To understand HDF5 is more than a technical exercise.
HDF5 wasn’t designed by committee. It’s the result of an evolutionary process.
HDF5 is what it is because of how different communities use it to solve data management problems.
We will tell you a little bit about ourselves (The HDF Group), the stewards and maintainers of HDF5 software and technologies.
Last but not least, HDF5 couldn’t endure and thrive without an ecosystem.
A non-profit company on a mission:
To make the management of large & complex data as simple as possible, but no simpler.
Our values:
- Simple data model
- Free Open Source Software
- Technical excellence
- Diverse community
We were excited about big data 20 years ago and welcome the new generation of “dataphiles.” Today, we are no less excited about big data, but also about the new processing and storage capabilities and economies.

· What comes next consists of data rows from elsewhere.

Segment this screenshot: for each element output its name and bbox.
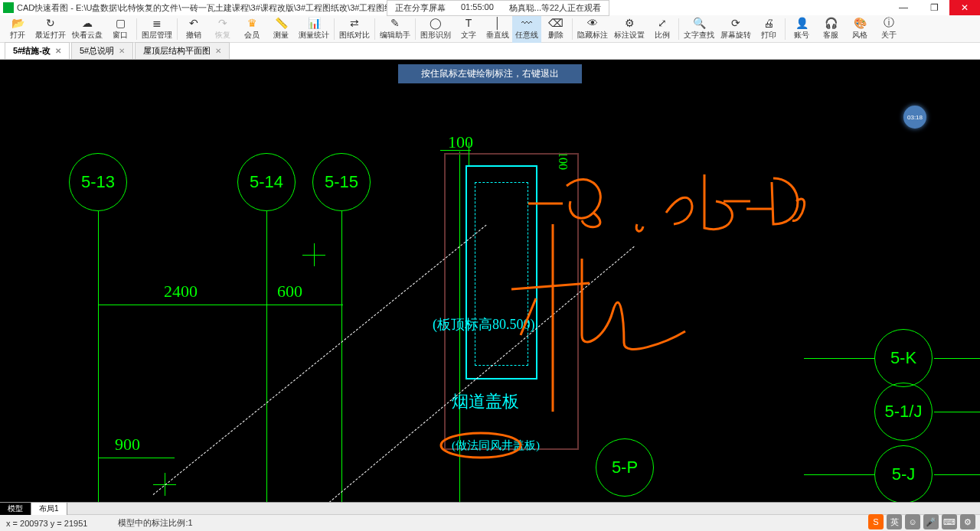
eraser-icon: ⌫ <box>549 18 563 28</box>
text-button[interactable]: T文字 <box>454 15 483 43</box>
share-status: 正在分享屏幕 <box>395 2 446 14</box>
tick <box>440 150 471 151</box>
close-icon[interactable]: ✕ <box>119 47 125 55</box>
cad-label: (做法同风井盖板) <box>452 438 540 453</box>
freeline-icon: 〰 <box>520 18 534 28</box>
layers-icon: ≣ <box>150 18 164 28</box>
cloud-icon: ☁ <box>80 18 94 28</box>
vline-icon: │ <box>491 18 505 28</box>
vline-button[interactable]: │垂直线 <box>483 15 512 43</box>
recent-button[interactable]: ↻最近打开 <box>32 15 69 43</box>
layout-tab[interactable]: 布局1 <box>31 503 67 515</box>
grid-line <box>98 211 99 502</box>
user-icon: 👤 <box>795 18 808 28</box>
hide-anno-button[interactable]: 👁隐藏标注 <box>574 15 611 43</box>
scale-info: 模型中的标注比例:1 <box>118 517 192 529</box>
grid-line <box>341 211 342 502</box>
mode-hint: 按住鼠标左键绘制标注，右键退出 <box>398 64 582 83</box>
edit-help-button[interactable]: ✎编辑助手 <box>377 15 413 43</box>
slab-opening <box>475 182 528 366</box>
undo-button[interactable]: ↶撤销 <box>179 15 208 43</box>
settings-icon: ⚙ <box>622 18 636 28</box>
compare-button[interactable]: ⇄图纸对比 <box>336 15 373 43</box>
headset-icon: 🎧 <box>824 18 838 28</box>
shape-rec-button[interactable]: ◯图形识别 <box>417 15 454 43</box>
grid-bubble: 5-14 <box>237 153 296 211</box>
shape-icon: ◯ <box>429 18 443 28</box>
grid-bubble: 5-1/J <box>874 383 933 441</box>
share-viewers: 杨真聪...等22人正在观看 <box>509 2 601 14</box>
main-toolbar: 📂打开 ↻最近打开 ☁快看云盘 ▢窗口 ≣图层管理 ↶撤销 ↷恢复 ♛会员 📏测… <box>0 15 980 43</box>
cad-label: 烟道盖板 <box>452 390 519 413</box>
ime-sogou-icon[interactable]: S <box>868 514 884 529</box>
dim-value: 900 <box>115 435 140 454</box>
minimize-button[interactable]: — <box>888 0 919 15</box>
about-button[interactable]: ⓘ关于 <box>874 15 903 43</box>
compare-icon: ⇄ <box>348 18 361 28</box>
print-button[interactable]: 🖨打印 <box>754 15 783 43</box>
ime-emoji-icon[interactable]: ☺ <box>905 514 920 529</box>
drawing-canvas[interactable]: 按住鼠标左键绘制标注，右键退出 03:18 5-13 5-14 5-15 5-K… <box>0 60 980 502</box>
anyline-button[interactable]: 〰任意线 <box>512 15 541 43</box>
close-icon[interactable]: ✕ <box>55 47 61 55</box>
rotate-button[interactable]: ⟳屏幕旋转 <box>717 15 754 43</box>
tab-3[interactable]: 屋顶层结构平面图✕ <box>135 42 230 59</box>
ratio-icon: ⤢ <box>655 18 669 28</box>
vip-button[interactable]: ♛会员 <box>237 15 266 43</box>
maximize-button[interactable]: ❐ <box>919 0 949 15</box>
cross-mark <box>302 243 325 266</box>
grid-line <box>266 211 267 502</box>
cloud-button[interactable]: ☁快看云盘 <box>69 15 106 43</box>
grid-line <box>804 358 874 359</box>
close-icon[interactable]: ✕ <box>215 47 221 55</box>
grid-bubble: 5-P <box>596 438 654 497</box>
ime-settings-icon[interactable]: ⚙ <box>960 514 975 529</box>
style-button[interactable]: 🎨风格 <box>845 15 874 43</box>
anno-set-button[interactable]: ⚙标注设置 <box>611 15 648 43</box>
hide-icon: 👁 <box>586 18 599 28</box>
info-icon: ⓘ <box>882 18 896 28</box>
measure-button[interactable]: 📏测量 <box>266 15 296 43</box>
layer-button[interactable]: ≣图层管理 <box>139 15 175 43</box>
text-icon: T <box>462 18 475 28</box>
model-tab[interactable]: 模型 <box>0 503 31 515</box>
grid-line <box>804 474 874 475</box>
redo-button[interactable]: ↷恢复 <box>208 15 237 43</box>
undo-icon: ↶ <box>187 18 201 28</box>
dim-line <box>98 305 343 305</box>
edit-icon: ✎ <box>388 18 402 28</box>
ime-toolbar[interactable]: S 英 ☺ 🎤 ⌨ ⚙ <box>868 514 975 529</box>
stats-icon: 📊 <box>307 18 321 28</box>
history-icon: ↻ <box>44 18 57 28</box>
window-icon: ▢ <box>113 18 127 28</box>
ime-voice-icon[interactable]: 🎤 <box>923 514 939 529</box>
ime-lang-button[interactable]: 英 <box>887 514 902 529</box>
window-controls: — ❐ ✕ <box>888 0 980 15</box>
window-button[interactable]: ▢窗口 <box>106 15 135 43</box>
rotate-icon: ⟳ <box>729 18 743 28</box>
palette-icon: 🎨 <box>853 18 867 28</box>
ratio-button[interactable]: ⤢比例 <box>648 15 677 43</box>
tab-1[interactable]: 5#结施-改✕ <box>5 42 70 59</box>
account-button[interactable]: 👤账号 <box>787 15 816 43</box>
text-search-button[interactable]: 🔍文字查找 <box>681 15 717 43</box>
close-button[interactable]: ✕ <box>949 0 980 15</box>
grid-line <box>934 358 980 359</box>
screen-share-banner: 正在分享屏幕 01:55:00 杨真聪...等22人正在观看 <box>387 0 609 16</box>
ime-keyboard-icon[interactable]: ⌨ <box>942 514 957 529</box>
tab-2[interactable]: 5#总说明✕ <box>71 42 133 59</box>
window-title: CAD快速看图 - E:\U盘数据\比特恢复的文件\一砖一瓦土建课程\3#课程改… <box>17 2 403 14</box>
grid-bubble: 5-15 <box>312 153 371 211</box>
app-icon <box>3 2 14 13</box>
share-time: 01:55:00 <box>461 2 494 14</box>
measure-stat-button[interactable]: 📊测量统计 <box>296 15 332 43</box>
search-icon: 🔍 <box>692 18 706 28</box>
service-button[interactable]: 🎧客服 <box>816 15 845 43</box>
grid-line <box>934 474 980 475</box>
open-button[interactable]: 📂打开 <box>3 15 32 43</box>
print-icon: 🖨 <box>762 18 776 28</box>
tick <box>469 142 469 165</box>
delete-button[interactable]: ⌫删除 <box>541 15 570 43</box>
grid-bubble: 5-13 <box>69 153 127 211</box>
dim-value: 600 <box>277 282 302 301</box>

We are working hard to bring the associated benefits to our users and customers while protecting their current investment.
Our biggest challenge: HDF spreads through word-of-mouth and not marketing. Spread the word!
It’s hard to find a walk of life not touched by HDF5. (Maybe literary studies?)
- Public and private sector
- Academia, government, industry
- Organizations (NASA, DOE, CEA, ITER, DESY)
- Standards bodies (OGC, EXPRESS, Allotrope, CGNS, RESQML)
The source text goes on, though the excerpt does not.